> **Required action**
Your response should reproduce every line of the entries that contains the word "selector".

'''

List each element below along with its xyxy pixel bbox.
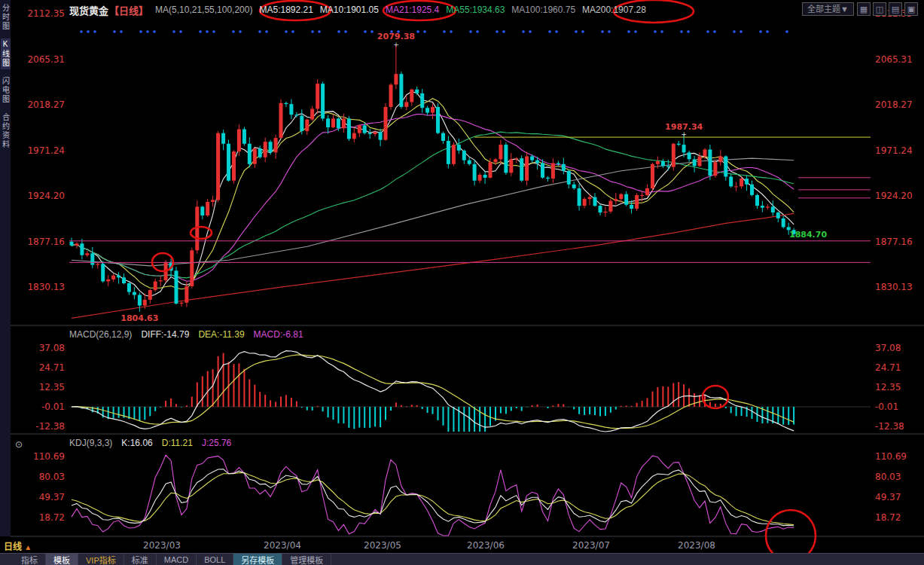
tab-6[interactable]: 另存模板: [233, 554, 282, 565]
panel-separators: [11, 325, 924, 536]
ma55-value: MA55:1934.63: [446, 5, 505, 15]
macd-panel: [69, 351, 871, 432]
kdj-d-value: D:11.21: [162, 438, 193, 448]
ma21-line: [72, 115, 794, 282]
chart-header: 现货黄金 【日线】 MA(5,10,21,55,100,200) MA5:189…: [69, 2, 646, 17]
window-icon-buttons: ▦◫▤▣: [857, 2, 918, 16]
symbol-title: 现货黄金: [69, 3, 108, 17]
ma200-line: [72, 213, 794, 318]
ma10-value: MA10:1901.05: [320, 5, 379, 15]
svg-text:1971.24: 1971.24: [27, 145, 65, 156]
svg-text:24.71: 24.71: [39, 362, 65, 373]
svg-text:37.08: 37.08: [39, 343, 65, 353]
svg-text:+: +: [681, 130, 687, 138]
sidebar-item-1[interactable]: K线图: [1, 38, 11, 69]
ma200-value: MA200:1907.28: [582, 5, 646, 15]
kdj-j-value: J:25.76: [202, 438, 231, 448]
svg-text:-12.38: -12.38: [875, 421, 904, 432]
layout-icon-1[interactable]: ◫: [873, 2, 886, 16]
svg-text:110.69: 110.69: [33, 451, 65, 462]
tab-bar: 指标模板VIP指标标准MACDBOLL另存模板管理模板: [0, 553, 924, 565]
ma100-value: MA100:1960.75: [511, 5, 575, 15]
tab-1[interactable]: 模板: [46, 554, 78, 565]
sidebar: 分时图K线图闪电图合约资料: [0, 0, 11, 536]
sidebar-item-2[interactable]: 闪电图: [1, 75, 11, 105]
d-line: [72, 473, 794, 525]
ma100-line: [72, 158, 794, 266]
svg-text:37.08: 37.08: [875, 343, 901, 353]
chart-canvas[interactable]: 2112.352112.352065.312065.312018.272018.…: [0, 0, 924, 565]
ma21-value: MA21:1925.4: [386, 5, 439, 15]
layout-icon-2[interactable]: ▤: [889, 2, 902, 16]
macd-diff-value: DIFF:-14.79: [141, 329, 189, 340]
ma-group-label: MA(5,10,21,55,100,200): [155, 5, 252, 15]
tab-5[interactable]: BOLL: [197, 554, 233, 565]
svg-text:2018.27: 2018.27: [875, 99, 913, 110]
kdj-panel: [72, 455, 794, 536]
svg-text:1971.24: 1971.24: [875, 145, 913, 156]
macd-macd-value: MACD:-6.81: [254, 329, 303, 340]
theme-dropdown[interactable]: 全部主题▼: [802, 2, 854, 16]
svg-text:80.03: 80.03: [39, 472, 65, 482]
kdj-k-value: K:16.06: [121, 438, 152, 448]
tab-7[interactable]: 管理模板: [282, 554, 331, 565]
svg-text:2112.35: 2112.35: [27, 8, 65, 19]
svg-text:110.69: 110.69: [875, 451, 907, 462]
kdj-title: KDJ(9,3,3): [69, 438, 112, 448]
svg-text:-0.01: -0.01: [41, 402, 65, 412]
svg-text:80.03: 80.03: [875, 472, 901, 482]
svg-text:-0.01: -0.01: [875, 402, 898, 412]
indicator-settings-icon[interactable]: ⊙: [15, 439, 23, 450]
svg-text:12.35: 12.35: [875, 382, 901, 392]
svg-text:12.35: 12.35: [39, 382, 65, 392]
drawn-hlines: [69, 137, 871, 262]
macd-dea-value: DEA:-11.39: [198, 329, 244, 340]
svg-text:1877.16: 1877.16: [875, 237, 913, 247]
tab-0[interactable]: 指标: [14, 554, 46, 565]
sidebar-item-3[interactable]: 合约资料: [1, 111, 11, 151]
svg-text:1877.16: 1877.16: [27, 237, 65, 247]
svg-text:1830.13: 1830.13: [875, 282, 913, 292]
period-tag: 【日线】: [109, 3, 148, 17]
app-root: 2112.352112.352065.312065.312018.272018.…: [0, 0, 924, 565]
macd-header: MACD(26,12,9) DIFF:-14.79 DEA:-11.39 MAC…: [69, 329, 303, 340]
svg-text:24.71: 24.71: [875, 362, 901, 373]
svg-text:2018.27: 2018.27: [27, 99, 65, 110]
svg-text:49.37: 49.37: [39, 492, 65, 502]
svg-text:1830.13: 1830.13: [27, 282, 65, 292]
svg-text:1924.20: 1924.20: [875, 191, 913, 201]
date-axis: 2023/032023/042023/052023/062023/072023/…: [143, 540, 715, 551]
dea-line: [72, 355, 794, 428]
svg-text:2023/03: 2023/03: [143, 540, 181, 551]
kdj-header: KDJ(9,3,3) K:16.06 D:11.21 J:25.76: [69, 438, 231, 448]
event-dots: [80, 30, 788, 33]
tab-4[interactable]: MACD: [157, 554, 197, 565]
svg-text:+: +: [393, 41, 399, 48]
svg-text:2065.31: 2065.31: [27, 54, 65, 65]
period-selector[interactable]: 日线 ▲: [4, 539, 32, 552]
svg-text:1884.70: 1884.70: [789, 230, 827, 240]
svg-text:1924.20: 1924.20: [27, 191, 65, 201]
macd-title: MACD(26,12,9): [69, 329, 132, 340]
svg-text:49.37: 49.37: [875, 492, 901, 502]
candles-layer[interactable]: [70, 45, 796, 311]
svg-text:2023/06: 2023/06: [467, 540, 505, 551]
svg-text:1804.63: 1804.63: [120, 313, 158, 323]
svg-text:2023/07: 2023/07: [572, 540, 610, 551]
period-arrow-icon: ▲: [24, 543, 32, 551]
diff-line: [72, 351, 794, 432]
svg-text:2065.31: 2065.31: [875, 54, 913, 65]
period-selector-label: 日线: [4, 542, 22, 552]
layout-icon-3[interactable]: ▣: [904, 2, 918, 16]
svg-text:2023/05: 2023/05: [364, 540, 401, 551]
svg-text:2023/08: 2023/08: [678, 540, 715, 551]
hand-drawn-circles: [152, 0, 816, 561]
svg-text:18.72: 18.72: [875, 512, 901, 523]
ma55-line: [72, 132, 794, 278]
ma5-value: MA5:1892.21: [259, 5, 313, 15]
tab-2[interactable]: VIP指标: [78, 554, 124, 565]
layout-icon-0[interactable]: ▦: [857, 2, 871, 16]
sidebar-item-0[interactable]: 分时图: [1, 2, 11, 32]
tab-3[interactable]: 标准: [124, 554, 157, 565]
top-right-controls: 全部主题▼ ▦◫▤▣: [802, 2, 918, 16]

'''

> **Exercise answer**
period-selector[interactable]: 日线 ▲: [4, 539, 32, 552]
period-selector-label: 日线: [4, 542, 22, 552]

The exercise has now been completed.